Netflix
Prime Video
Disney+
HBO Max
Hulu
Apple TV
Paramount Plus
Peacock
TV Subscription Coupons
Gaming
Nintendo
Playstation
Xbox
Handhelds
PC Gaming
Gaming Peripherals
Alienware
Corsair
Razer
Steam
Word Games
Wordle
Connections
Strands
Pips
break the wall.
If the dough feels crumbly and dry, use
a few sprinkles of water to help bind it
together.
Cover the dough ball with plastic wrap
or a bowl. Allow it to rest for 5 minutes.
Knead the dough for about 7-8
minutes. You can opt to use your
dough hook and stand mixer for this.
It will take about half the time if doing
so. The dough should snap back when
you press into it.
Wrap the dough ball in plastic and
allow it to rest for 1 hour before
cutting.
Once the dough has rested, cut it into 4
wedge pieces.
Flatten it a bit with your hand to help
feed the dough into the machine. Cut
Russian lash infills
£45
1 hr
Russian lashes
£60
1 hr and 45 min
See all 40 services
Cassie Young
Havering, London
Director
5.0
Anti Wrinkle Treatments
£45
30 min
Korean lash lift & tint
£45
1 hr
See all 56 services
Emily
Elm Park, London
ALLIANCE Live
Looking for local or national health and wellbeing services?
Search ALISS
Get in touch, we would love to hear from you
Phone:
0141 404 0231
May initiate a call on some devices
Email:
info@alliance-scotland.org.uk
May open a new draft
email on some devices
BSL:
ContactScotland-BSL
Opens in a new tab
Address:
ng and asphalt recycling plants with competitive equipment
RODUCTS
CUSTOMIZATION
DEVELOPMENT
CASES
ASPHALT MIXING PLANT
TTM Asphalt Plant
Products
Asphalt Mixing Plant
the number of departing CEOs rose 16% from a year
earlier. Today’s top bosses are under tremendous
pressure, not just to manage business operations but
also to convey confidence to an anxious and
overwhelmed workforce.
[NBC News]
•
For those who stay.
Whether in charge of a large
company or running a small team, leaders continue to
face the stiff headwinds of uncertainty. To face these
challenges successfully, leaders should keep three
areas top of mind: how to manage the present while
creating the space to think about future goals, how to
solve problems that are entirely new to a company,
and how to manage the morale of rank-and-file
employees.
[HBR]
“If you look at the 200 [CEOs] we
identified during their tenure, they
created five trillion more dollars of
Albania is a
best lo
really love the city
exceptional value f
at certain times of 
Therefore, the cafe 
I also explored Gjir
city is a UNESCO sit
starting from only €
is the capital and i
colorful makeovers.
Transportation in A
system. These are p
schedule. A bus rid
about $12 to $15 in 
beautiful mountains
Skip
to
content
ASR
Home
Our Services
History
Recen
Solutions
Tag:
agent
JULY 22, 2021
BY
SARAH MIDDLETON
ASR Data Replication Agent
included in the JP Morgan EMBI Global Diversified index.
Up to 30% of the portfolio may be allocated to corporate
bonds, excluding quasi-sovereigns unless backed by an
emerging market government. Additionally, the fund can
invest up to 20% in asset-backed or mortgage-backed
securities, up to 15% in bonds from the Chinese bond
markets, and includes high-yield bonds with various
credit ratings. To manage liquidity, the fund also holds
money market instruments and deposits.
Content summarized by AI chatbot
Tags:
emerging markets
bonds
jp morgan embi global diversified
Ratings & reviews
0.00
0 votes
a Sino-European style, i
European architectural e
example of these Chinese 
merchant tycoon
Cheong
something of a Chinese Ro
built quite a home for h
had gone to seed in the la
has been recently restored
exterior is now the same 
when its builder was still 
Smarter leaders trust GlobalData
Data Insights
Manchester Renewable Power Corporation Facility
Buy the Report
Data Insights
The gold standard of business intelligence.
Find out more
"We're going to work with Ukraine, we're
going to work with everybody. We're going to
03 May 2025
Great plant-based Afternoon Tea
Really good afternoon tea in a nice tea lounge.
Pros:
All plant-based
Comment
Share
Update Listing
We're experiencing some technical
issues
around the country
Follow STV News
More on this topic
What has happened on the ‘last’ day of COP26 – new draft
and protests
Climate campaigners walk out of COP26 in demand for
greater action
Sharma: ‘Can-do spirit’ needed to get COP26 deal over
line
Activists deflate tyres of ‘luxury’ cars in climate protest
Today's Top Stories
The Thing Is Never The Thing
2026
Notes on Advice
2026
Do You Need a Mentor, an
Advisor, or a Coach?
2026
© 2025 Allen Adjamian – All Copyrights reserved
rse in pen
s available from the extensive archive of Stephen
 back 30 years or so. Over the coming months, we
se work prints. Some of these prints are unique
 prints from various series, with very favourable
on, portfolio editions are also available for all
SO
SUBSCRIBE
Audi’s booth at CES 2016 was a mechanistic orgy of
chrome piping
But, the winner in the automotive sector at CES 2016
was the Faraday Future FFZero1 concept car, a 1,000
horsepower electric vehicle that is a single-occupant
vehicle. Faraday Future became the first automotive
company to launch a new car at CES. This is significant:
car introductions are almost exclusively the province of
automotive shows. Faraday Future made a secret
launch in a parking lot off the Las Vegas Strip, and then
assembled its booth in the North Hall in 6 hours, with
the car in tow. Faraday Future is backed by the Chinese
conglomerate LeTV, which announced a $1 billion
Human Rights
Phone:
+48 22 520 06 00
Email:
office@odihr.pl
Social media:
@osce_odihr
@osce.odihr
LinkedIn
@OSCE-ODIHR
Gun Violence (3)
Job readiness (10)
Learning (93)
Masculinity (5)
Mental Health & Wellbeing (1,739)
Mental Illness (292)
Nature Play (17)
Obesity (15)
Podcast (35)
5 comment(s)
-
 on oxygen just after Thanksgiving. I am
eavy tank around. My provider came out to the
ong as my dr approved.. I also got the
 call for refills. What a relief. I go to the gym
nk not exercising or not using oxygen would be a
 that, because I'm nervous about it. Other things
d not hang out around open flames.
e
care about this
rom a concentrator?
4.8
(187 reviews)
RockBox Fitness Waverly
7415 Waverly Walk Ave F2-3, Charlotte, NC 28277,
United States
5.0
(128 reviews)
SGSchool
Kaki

WORK ITEM:
If a line in the records contains the word "love", copy it out.

WRITTEN SOLUTION:
Get in touch, we would love to hear from you
really love the city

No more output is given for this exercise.